PROBLEM REQUIREMENTS
Only the lines from the start of the data through the line containing "Для бібліотекарів (1067, 414)" should be written out, exactly as they are, with both ends included and the pictures left out.

*** Opening of GIVEN RECORDS ***

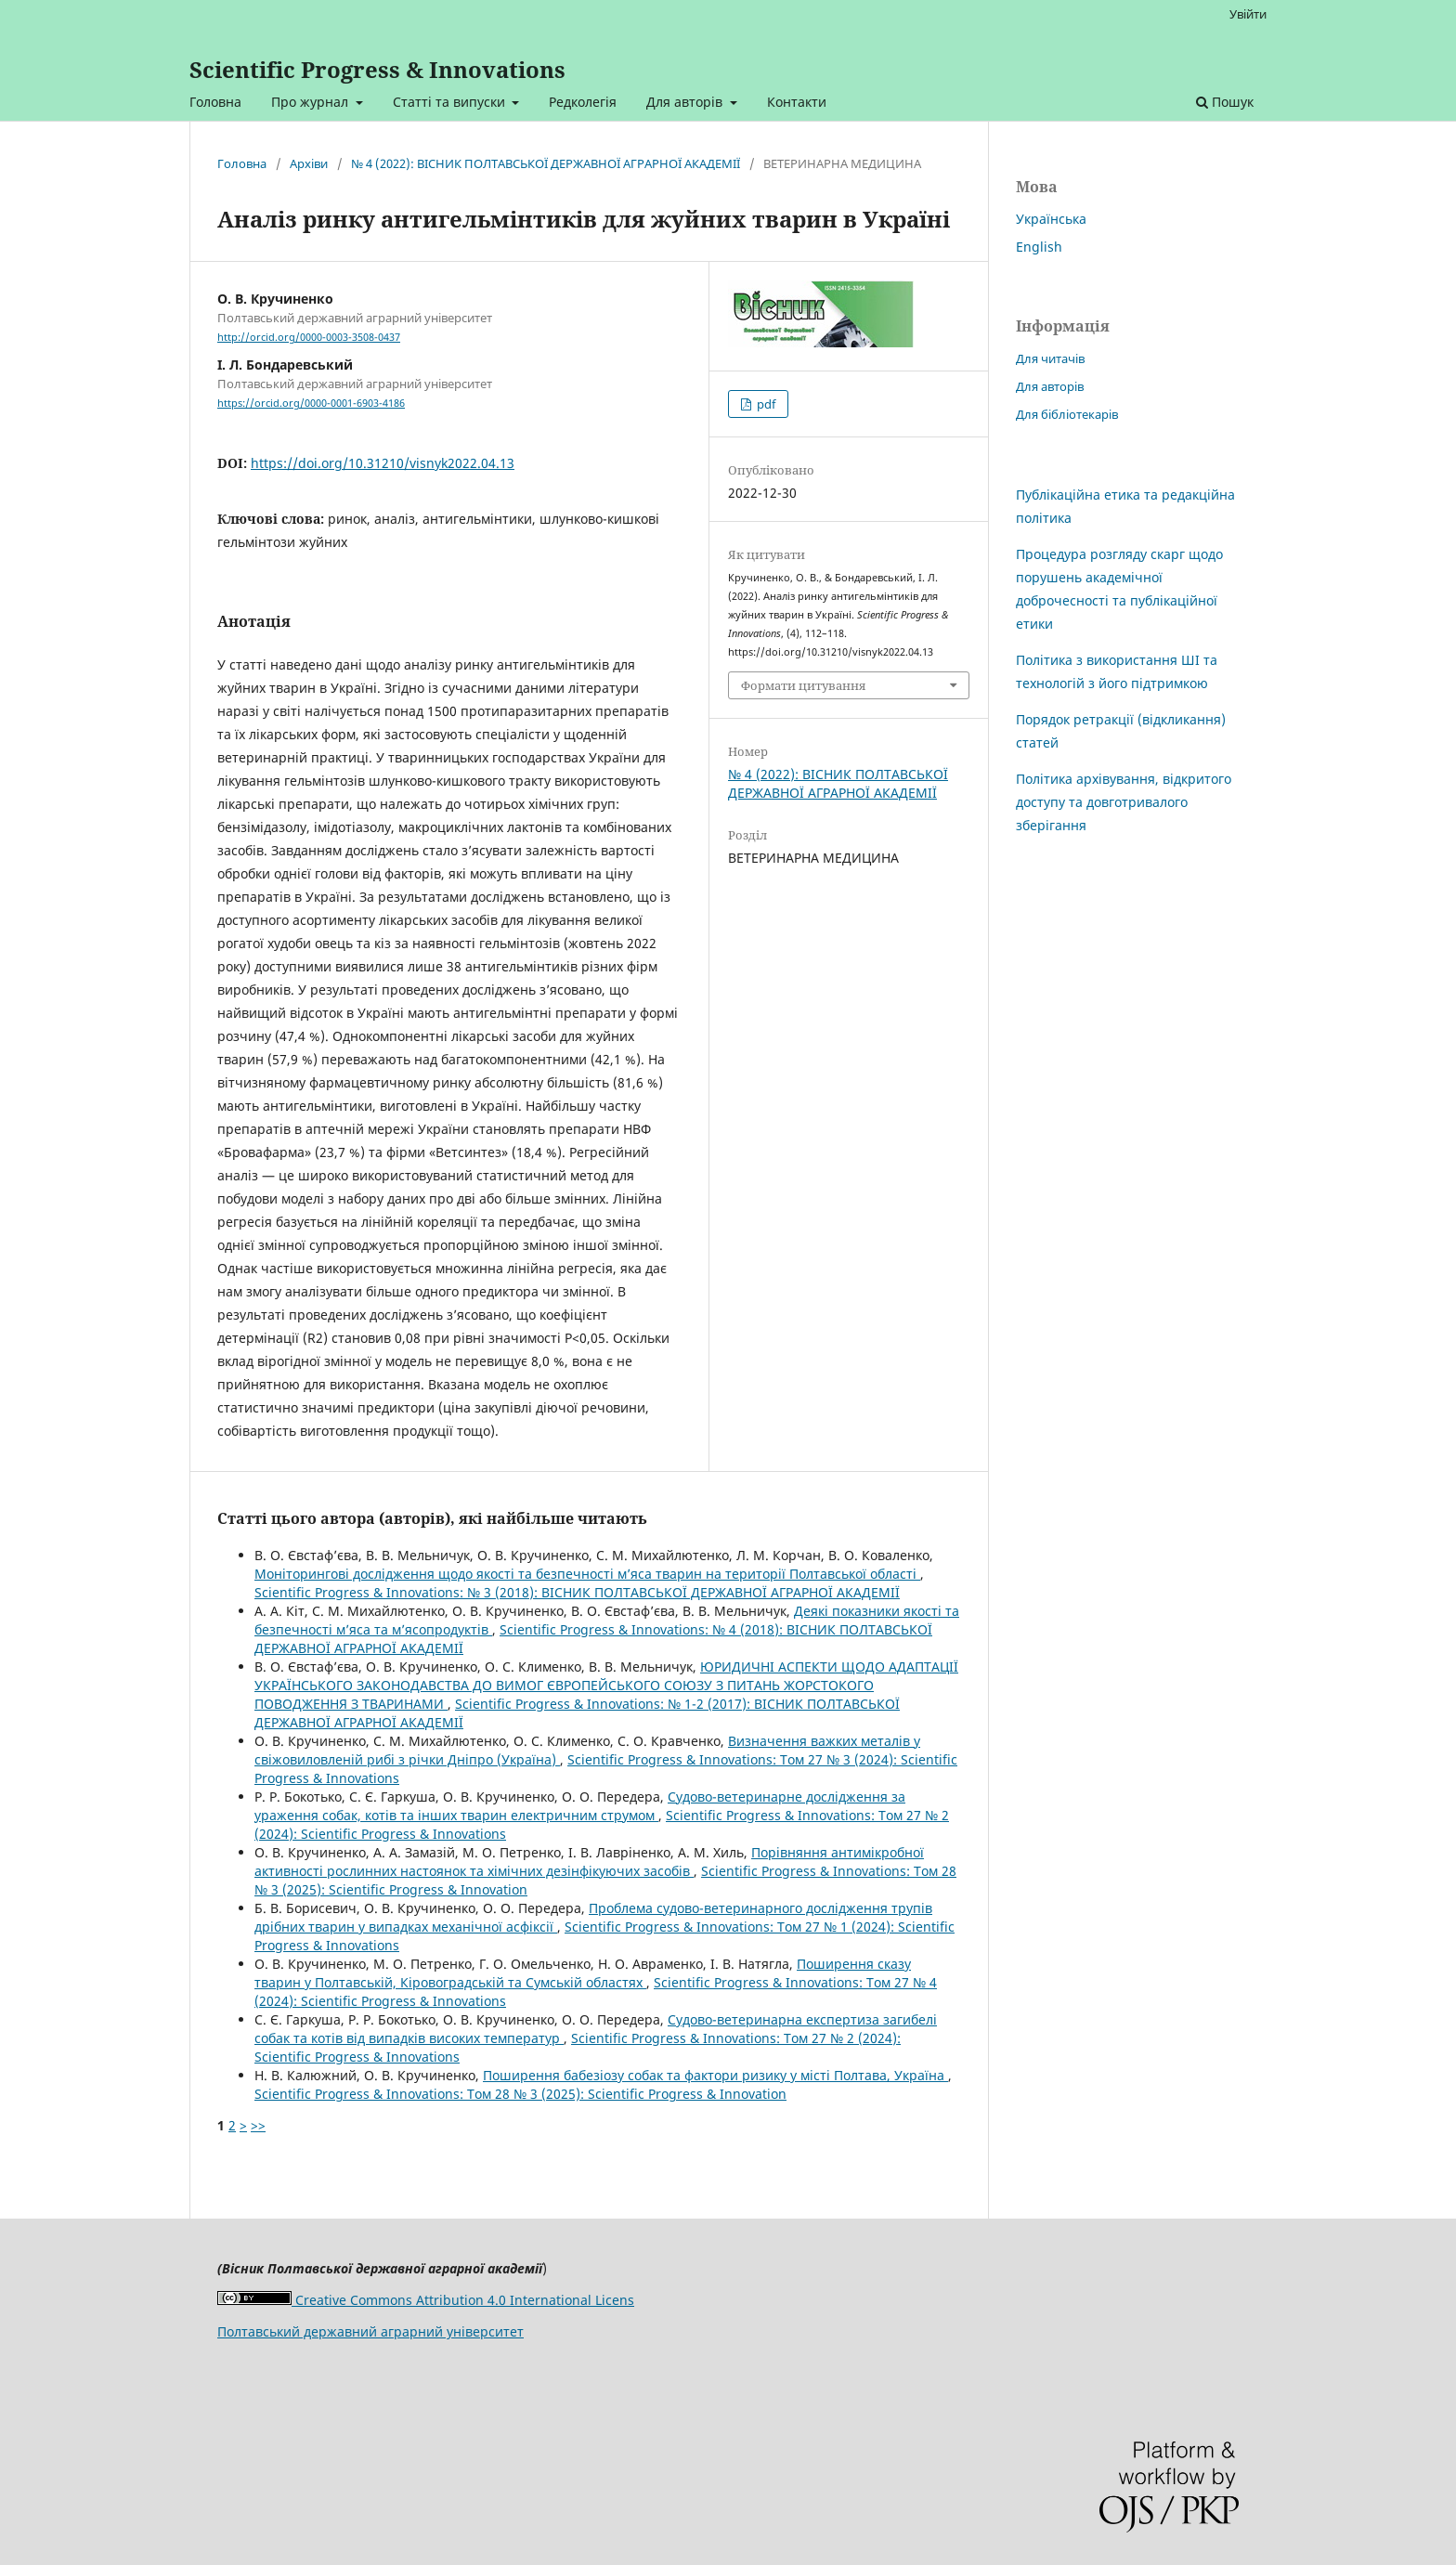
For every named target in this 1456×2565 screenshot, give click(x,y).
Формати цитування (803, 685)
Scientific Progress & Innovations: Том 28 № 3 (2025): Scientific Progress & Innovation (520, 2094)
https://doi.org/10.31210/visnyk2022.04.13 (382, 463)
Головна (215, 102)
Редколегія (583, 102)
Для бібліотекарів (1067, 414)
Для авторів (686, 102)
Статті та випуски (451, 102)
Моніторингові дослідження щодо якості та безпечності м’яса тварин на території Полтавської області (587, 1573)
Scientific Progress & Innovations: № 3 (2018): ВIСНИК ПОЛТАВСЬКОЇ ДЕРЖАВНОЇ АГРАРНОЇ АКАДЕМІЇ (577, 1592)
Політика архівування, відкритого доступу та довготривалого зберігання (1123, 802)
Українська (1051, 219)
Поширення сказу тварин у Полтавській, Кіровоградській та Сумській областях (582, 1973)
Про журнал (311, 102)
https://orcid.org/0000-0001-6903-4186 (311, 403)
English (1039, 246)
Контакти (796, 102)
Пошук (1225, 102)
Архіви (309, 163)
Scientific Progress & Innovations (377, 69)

*** Close of GIVEN RECORDS ***

WRITTEN SOLUTION
For every named target in this 1456×2565 screenshot, give click(x,y).
Формати цитування (803, 685)
Scientific Progress & Innovations: Том 28 № 3 (2025): Scientific Progress & Innovation (520, 2094)
https://doi.org/10.31210/visnyk2022.04.13 (382, 463)
Головна (215, 102)
Редколегія (583, 102)
Для бібліотекарів (1067, 414)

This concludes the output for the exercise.